§ What you will do
Read the data below. Every line holding the string "Recitativo" must be copied.

§ Excerpts from a dataset
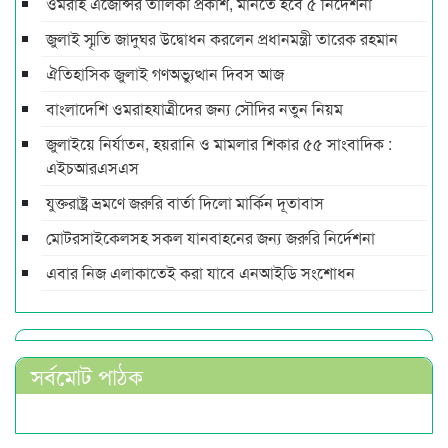
ওমরাহ এজেন্সির তালিকা প্রকাশ, মানতে হবে ৫ নির্দেশনা
জুলাই স্মৃতি জাদুঘর উদ্বোধন করলেন প্রধানমন্ত্রী তারেক রহমান
ঐতিহাসিক জুলাই গণঅভ্যুত্থান দিবস আজ
বাংলাদেশি ওমরাহযাত্রীদের জন্য সৌদির নতুন নিয়ম
জুলাইয়ে নির্যাতন, হয়রানি ও মামলার শিকার ৫৫ সাংবাদিক :
এইচআরএসএস
যুক্তরাষ্ট্র ভ্রমণে জরুরি বার্তা দিলো মার্কিন দূতাবাস
মোটরসাইকেলসহ সকল যানবাহনের জন্য জরুরি নির্দেশনা
এবার নিজ এলাকাতেই করা যাবে এনআইডি সংশোধন
সর্বমোট পাঠক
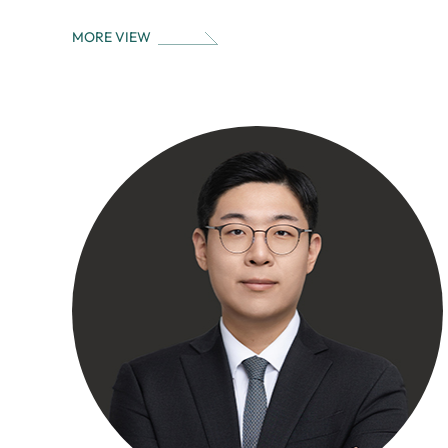
MORE VIEW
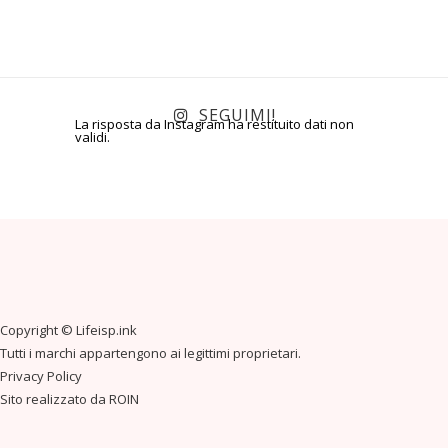
SEGUIMI!
La risposta da Instagram ha restituito dati non
validi.
Copyright ©
Lifeisp.ink
Tutti i marchi appartengono ai legittimi proprietari.
Privacy Policy
Sito realizzato da
ROIN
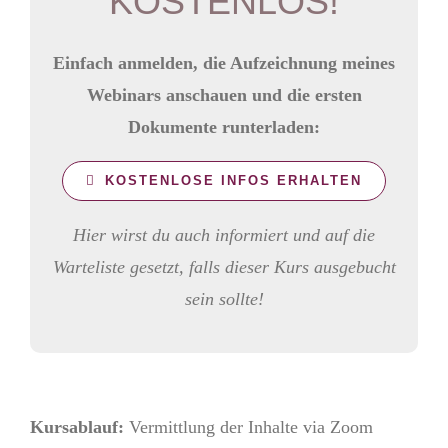
KOSTENLOS!
Einfach anmelden, die Aufzeichnung meines
Webinars anschauen und die ersten
Dokumente runterladen:
KOSTENLOSE INFOS ERHALTEN
Hier wirst du auch informiert und auf die
Warteliste gesetzt, falls dieser Kurs ausgebucht
sein sollte!
Kursablauf:
Vermittlung der Inhalte via Zoom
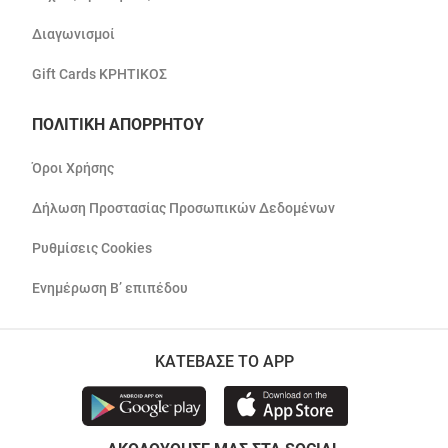
Διαγωνισμοί
Gift Cards ΚΡΗΤΙΚΟΣ
ΠΟΛΙΤΙΚΗ ΑΠΟΡΡΗΤΟΥ
Όροι Χρήσης
Δήλωση Προστασίας Προσωπικών Δεδομένων
Ρυθμίσεις Cookies
Ενημέρωση Β’ επιπέδου
ΚΑΤΕΒΑΣΕ ΤΟ APP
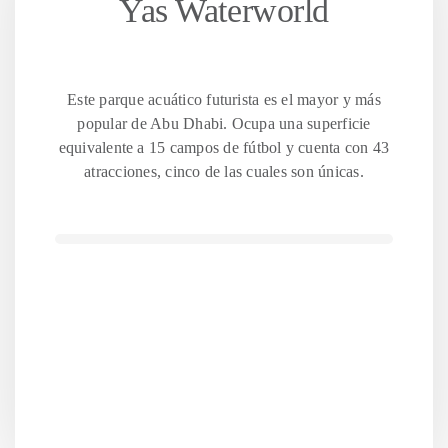
Yas Waterworld
Este parque acuático futurista es el mayor y más
popular de Abu Dhabi. Ocupa una superficie
equivalente a 15 campos de fútbol y cuenta con 43
atracciones, cinco de las cuales son únicas.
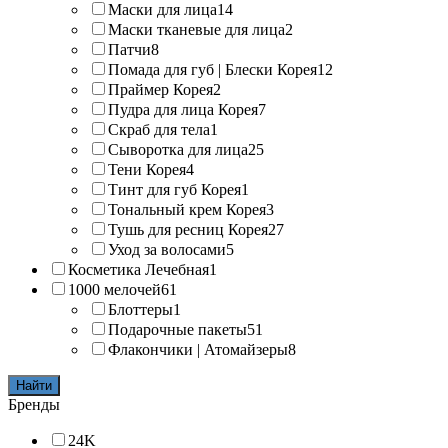
Маски для лица
14
Маски тканевые для лица
2
Патчи
8
Помада для губ | Блески Корея
12
Праймер Корея
2
Пудра для лица Корея
7
Скраб для тела
1
Сыворотка для лица
25
Тени Корея
4
Тинт для губ Корея
1
Тональный крем Корея
3
Тушь для ресниц Корея
27
Уход за волосами
5
Косметика Лечебная
1
1000 мелочей
61
Блоттеры
1
Подарочные пакеты
51
Флакончики | Атомайзеры
8
Найти
Бренды
24K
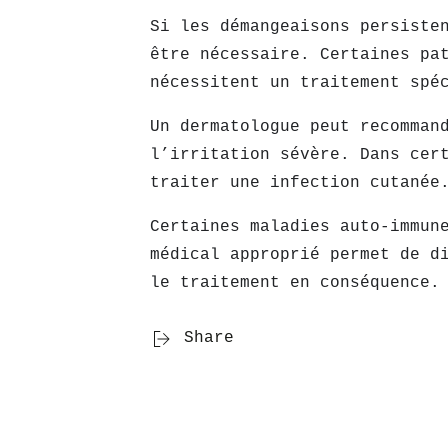
Si les démangeaisons persiste
être nécessaire. Certaines pa
nécessitent un traitement spé
Un dermatologue peut recomman
l’irritation sévère. Dans cer
traiter une infection cutanée
Certaines maladies auto-immun
médical approprié permet de d
le traitement en conséquence.
Share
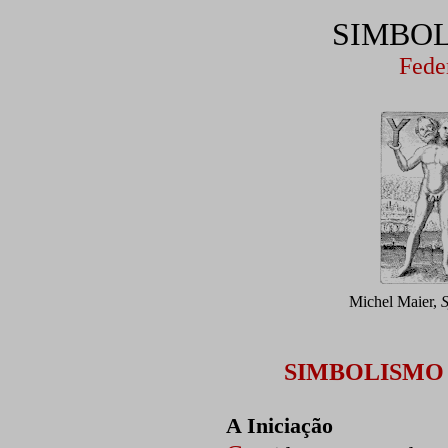
SIMBOL
Fede
Michel Maier,
S
SIMBOLISMO 
A Iniciação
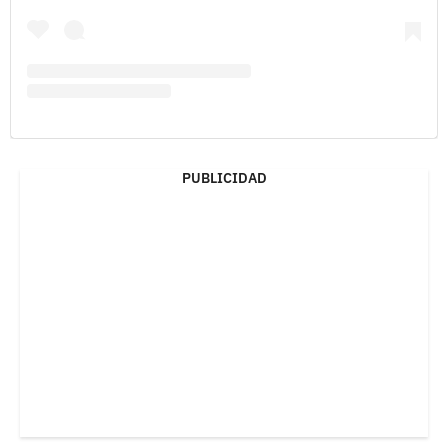
PUBLICIDAD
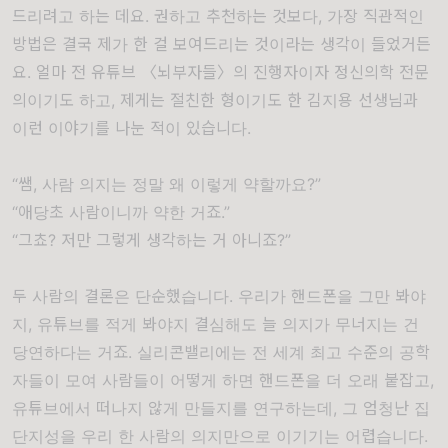
드리려고 하는 데요. 권하고 추천하는 것보다, 가장 직관적인
방법은 결국 제가 한 걸 보여드리는 것이라는 생각이 들었거든
요. 얼마 전 유튜브 〈뇌부자들〉의 진행자이자 정신의학 전문
의이기도 하고, 제게는 절친한 형이기도 한 김지용 선생님과
이런 이야기를 나눈 적이 있습니다.
“쌤, 사람 의지는 정말 왜 이렇게 약할까요?”
“애당초 사람이니까 약한 거죠.”
“그쵸? 저만 그렇게 생각하는 거 아니죠?”
두 사람의 결론은 단순했습니다. 우리가 핸드폰을 그만 봐야
지, 유튜브를 적게 봐야지 결심해도 늘 의지가 무너지는 건
당연하다는 거죠. 실리콘밸리에는 전 세계 최고 수준의 공학
자들이 모여 사람들이 어떻게 하면 핸드폰을 더 오래 붙잡고,
유튜브에서 떠나지 않게 만들지를 연구하는데, 그 엄청난 집
단지성을 우리 한 사람의 의지만으로 이기기는 어렵습니다.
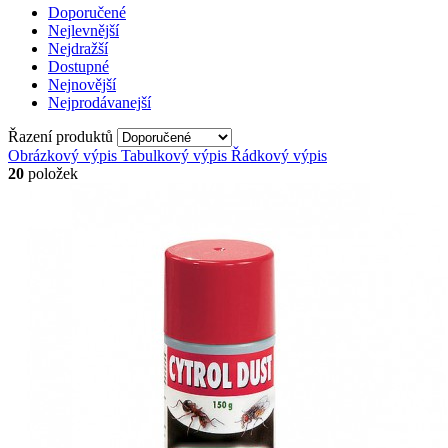
Doporučené
Nejlevnější
Nejdražší
Dostupné
Nejnovější
Nejprodávanejší
Řazení produktů
Obrázkový výpis
Tabulkový výpis
Řádkový výpis
20
položek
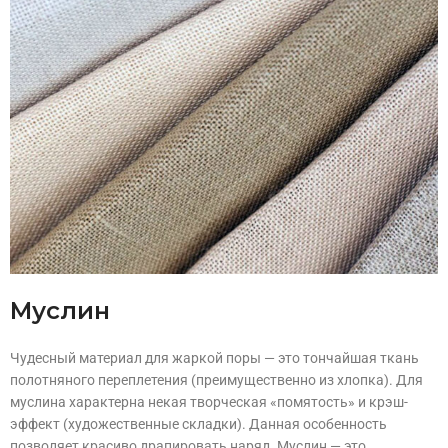
Муслин
Чудесный материал для жаркой поры — это тончайшая ткань
полотняного переплетения (преимущественно из хлопка). Для
муслина характерна некая творческая «помятость» и крэш-
эффект (художественные складки). Данная особенность
позволяет красиво драпировать наряд. Муслин — это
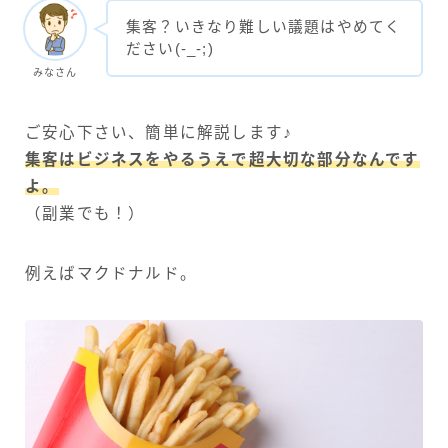
集客？いきなり難しい議題はやめてく
ださい(-_-;)
みなさん
ご安心下さい、簡単に解説します♪
集客はビジネスをやるうえで超大切な部分なんです
よ。
（副業でも！）
例えばマクドナルド。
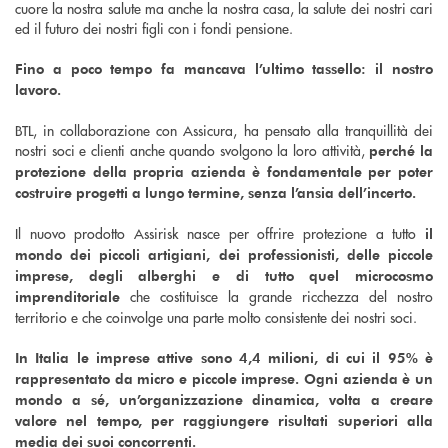
cuore la nostra salute ma anche la nostra casa, la salute dei nostri cari
ed il futuro dei nostri figli con i fondi pensione.
Fino a poco tempo fa mancava l’ultimo tassello: il nostro
lavoro.
BTL, in collaborazione con Assicura, ha pensato alla tranquillità dei
nostri soci e clienti anche quando svolgono la loro attività,
perché la
protezione della propria azienda è fondamentale per poter
costruire progetti a lungo termine, senza l’ansia dell’incerto.
Il nuovo prodotto Assirisk nasce per offrire protezione a tutto
il
mondo dei piccoli artigiani, dei professionisti, delle piccole
imprese, degli alberghi e di tutto quel microcosmo
che costituisce la grande ricchezza del nostro
imprenditoriale
territorio e che coinvolge una parte molto consistente dei nostri soci.
In Italia le imprese attive sono 4,4 milioni, di cui il 95% è
rappresentato da micro e piccole imprese. Ogni azienda è un
mondo a sé, un’organizzazione dinamica, volta a creare
valore nel tempo, per raggiungere risultati superiori alla
media dei suoi concorrenti.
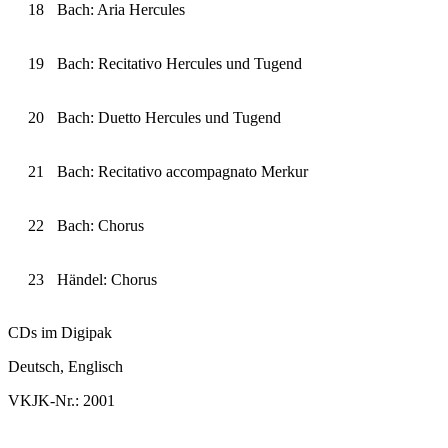
18
Bach: Aria Hercules
19
Bach: Recitativo Hercules und Tugend
20
Bach: Duetto Hercules und Tugend
21
Bach: Recitativo accompagnato Merkur
22
Bach: Chorus
23
Händel: Chorus
CDs im Digipak
Deutsch, Englisch
VKJK-Nr.: 2001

§ Answer to the exercise
Bach: Recitativo Hercules und Tugend
Bach: Recitativo accompagnato Merkur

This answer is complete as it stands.